------ Dataset excerpts

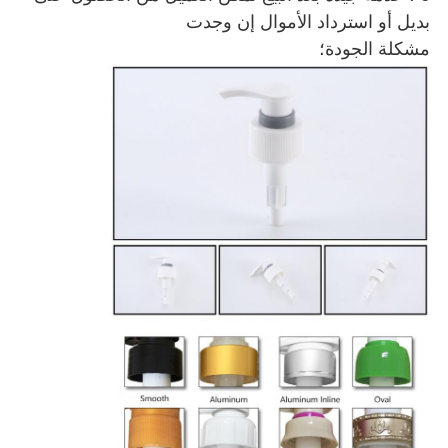
ال إن وجدت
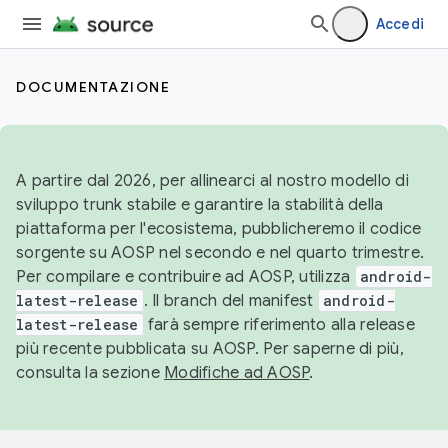
Accedi
DOCUMENTAZIONE
A partire dal 2026, per allinearci al nostro modello di
sviluppo trunk stabile e garantire la stabilità della
piattaforma per l'ecosistema, pubblicheremo il codice
sorgente su AOSP nel secondo e nel quarto trimestre.
Per compilare e contribuire ad AOSP, utilizza
android-
latest-release
. Il branch del manifest
android-
latest-release
farà sempre riferimento alla release
più recente pubblicata su AOSP. Per saperne di più,
consulta la sezione
Modifiche ad AOSP
.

------------

What is needed. Find the string "AOSP" in the entries above. Copy each line where it occurs.

Completed exercise.
sorgente su AOSP nel secondo e nel quarto trimestre.
Per compilare e contribuire ad AOSP, utilizza
più recente pubblicata su AOSP. Per saperne di più,
Modifiche ad AOSP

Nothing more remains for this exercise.